The Hudson Labs advantage - financial language modeling
At Hudson Labs, we went through a year-long financial NLP research phase before we launched our first product in April 2021. Our research team continues to innovate and bring forward new advances in NLP to improve the quality of our products.
We have innovated several techniques for effectively processing long-form financial text in-house that help us achieve the high quality of our products. A summary of our unique capabilities is listed below.
We have developed techniques to adapt open-source language models to the domain of securities filings and complex financial text. The initial domain adaptation process involved the collection and processing of over 1.3 terabytes of financial data. This process enables our models to understand terms like ‘goodwill impairment’, a phrase not commonly seen on the web.
Boilerplate sentences are linguistically very similar to interesting text, and are visually indistinguishable even to human non-domain experts. Our in-house boilerplate identification model can correctly classify >99 percent of sentences as being boilerplate or not. Filtering out boilerplate reduces noise and improves the quality of our input data.
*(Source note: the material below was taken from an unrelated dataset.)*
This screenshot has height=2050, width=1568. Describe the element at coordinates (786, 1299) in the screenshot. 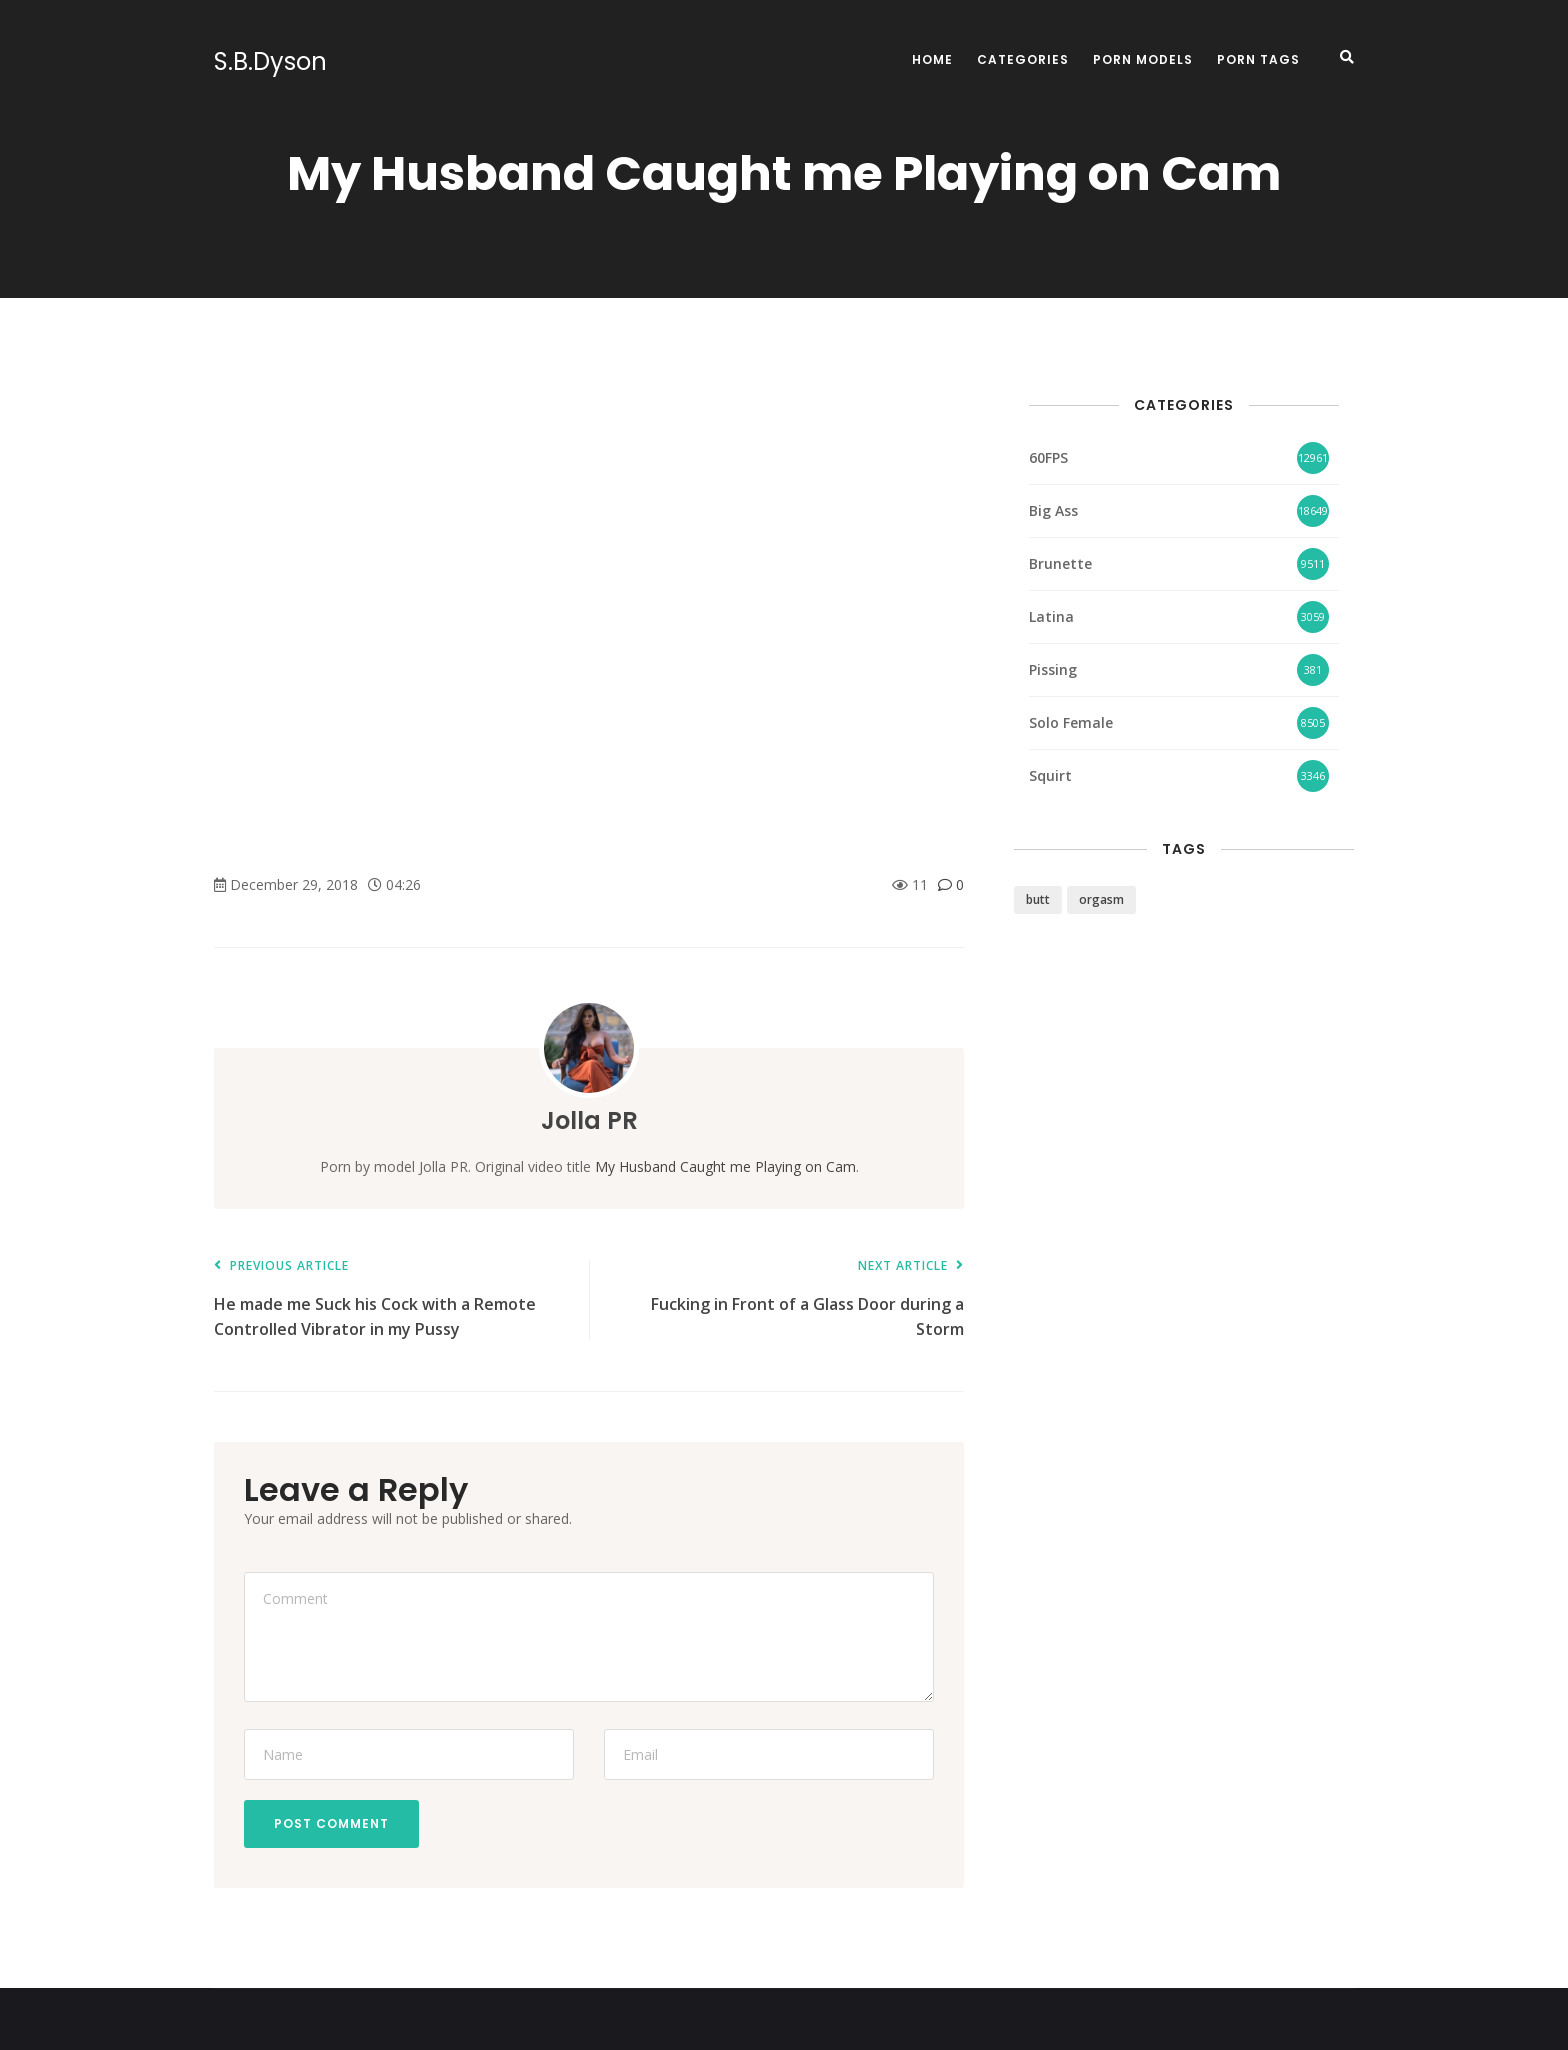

A fundamental truism of data-oriented applications is the adage ‘Garbage in- Garbage out’. We have extensive processes to ensure we feed high-quality inputs to our models. Sentences are represented in vector form (a list of numbers that encode meaning, syntax and other relevant information about a sentence). The quality of the input vectors determines the extent to which a language model can be helpful in solving tasks. Our algorithms ensure the generated vectors are more amenable to modelling.
Modern machine learning techniques are extremely data-hungry. They need a lot of labelled training examples to be effective. Labelled training data is expensive to acquire, especially if the labelling requires domain expertise, as is true in the case of highly-specialised domains like corporate disclosure. On average, it takes more than a minute to annotate each example.
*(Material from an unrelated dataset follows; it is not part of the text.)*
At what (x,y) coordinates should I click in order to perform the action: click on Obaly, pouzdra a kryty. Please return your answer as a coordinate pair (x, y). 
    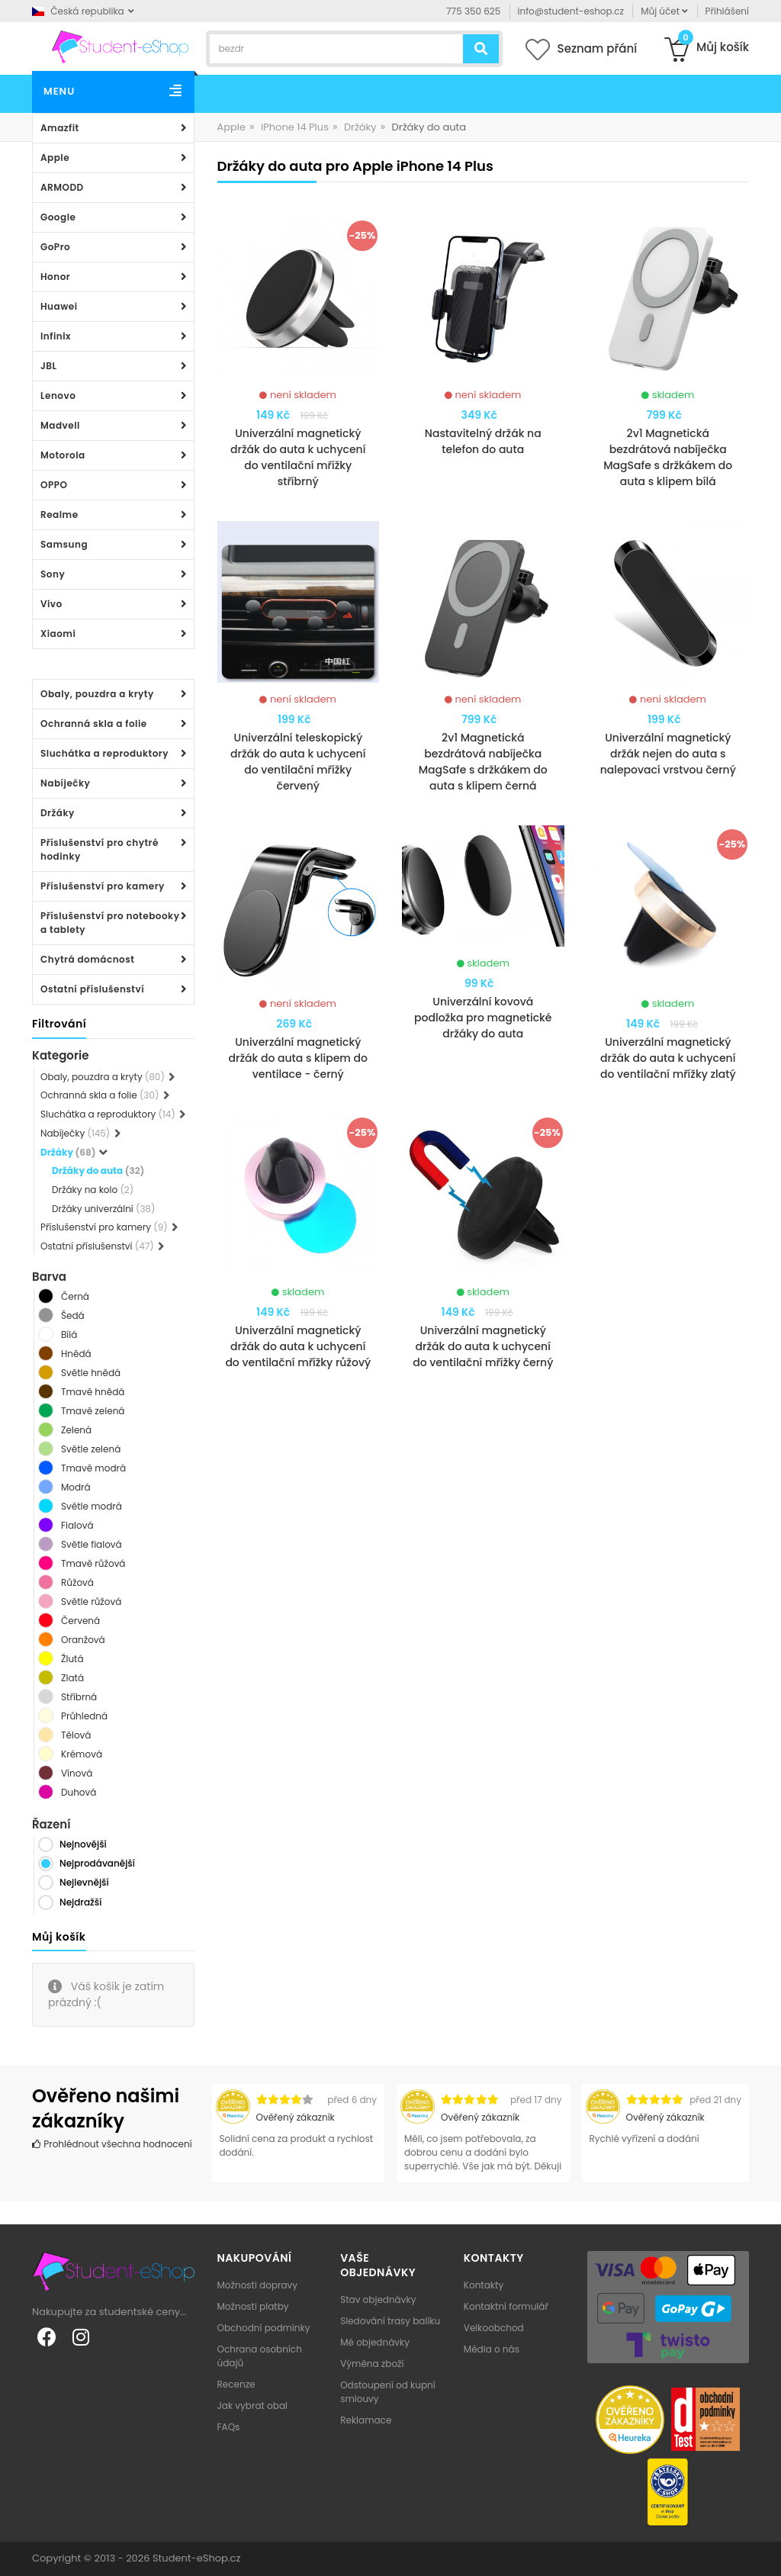     Looking at the image, I should click on (97, 693).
In the past year, adopting a new paradigm called “few-shot learning” helped alleviate this problem. High performance models can now learn to solve select tasks using just a few examples. The few-shot learning algorithms that we developed for our core product allows us to extract 328 different types of red flag types with just 1,625 labelled sentences.
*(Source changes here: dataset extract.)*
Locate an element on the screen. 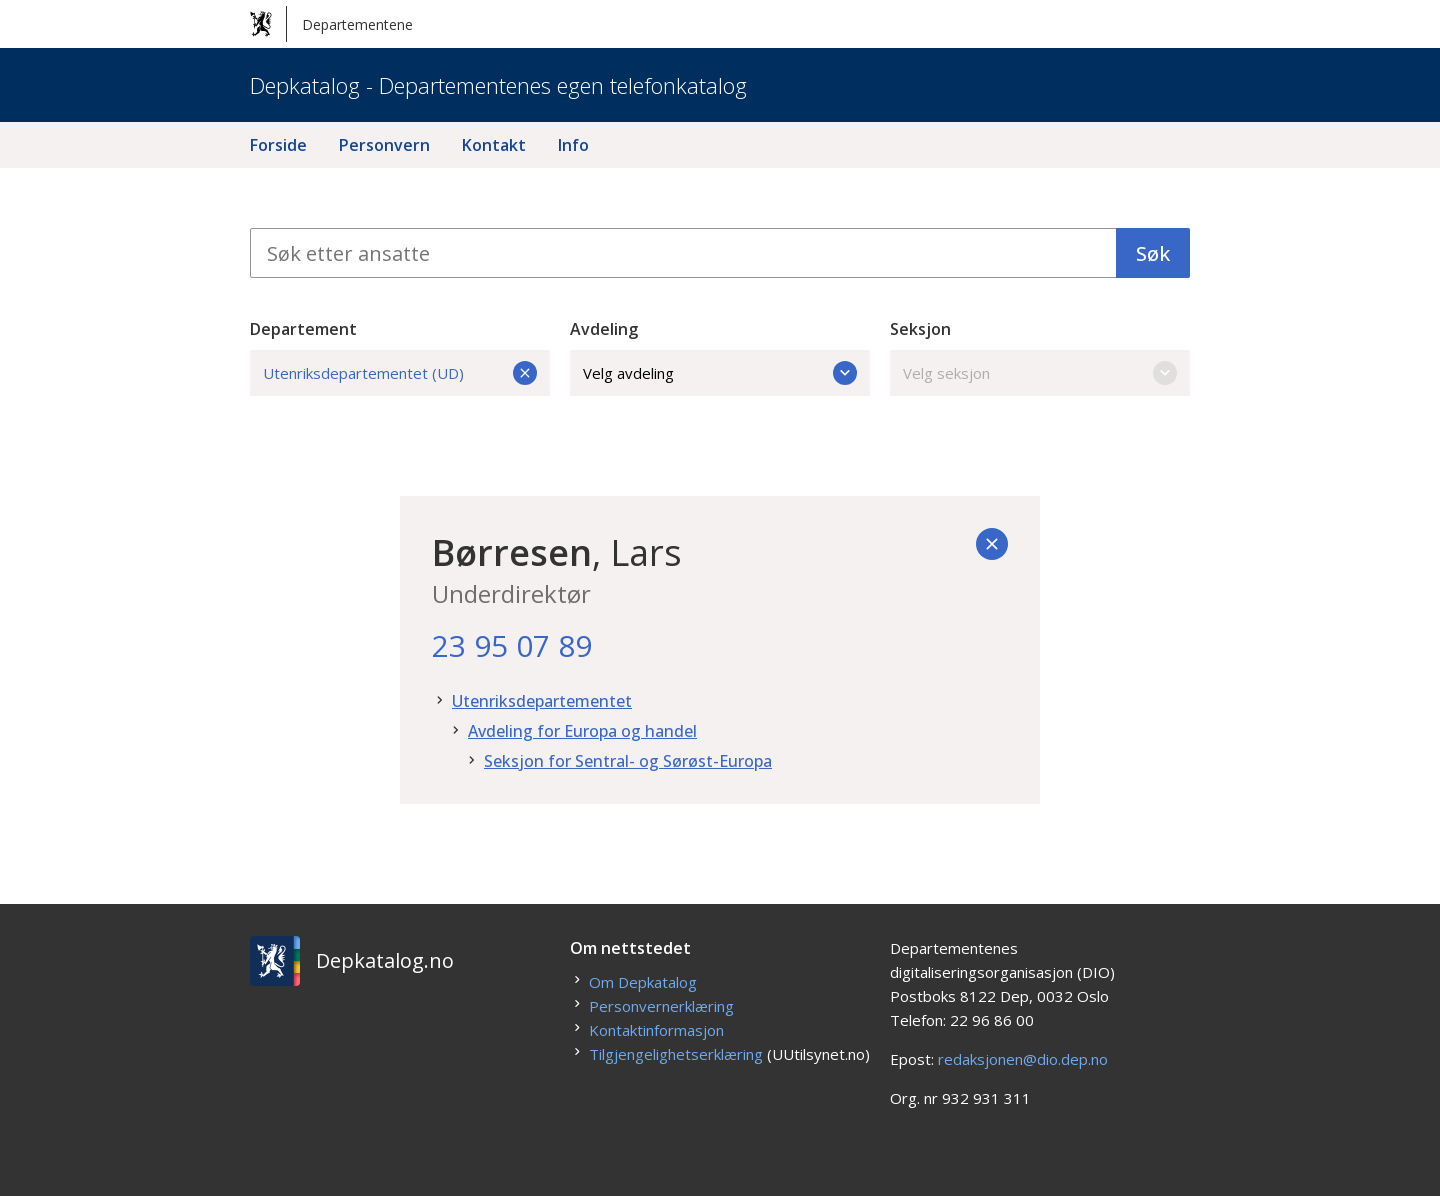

While our red flag extraction models solve the needle-in-a-haystack problem of finding interesting information from disclosure text, our ranking models rank-order them in terms of relative and absolute importance. Our ranking algorithms are currently able to make fine-grained distinctions even within a particular red flag category and produce an importance score for each identified red flag. The ranking model also takes into consideration their freshness, the time period the sentence is referring to, and so on.
Training Set Selection
Current language models are susceptible to shortcut learning - a phenomenon where spurious characteristics of the training data are used as cues for making decisions. Consider an example where the model spuriously used the word ‘banana’ as a cue for predicting if a sentence were an impairment indicator, solely because the example sentences were disproportionately sourced from a banana producer’s corporate filings.
We use our in-house algorithms for selecting training sets that reduce the chances of shortcut learning. Our algorithms select training examples that give the best bang-for-the-buck in terms of the number of real-world examples that they could help the model learn to classify correctly.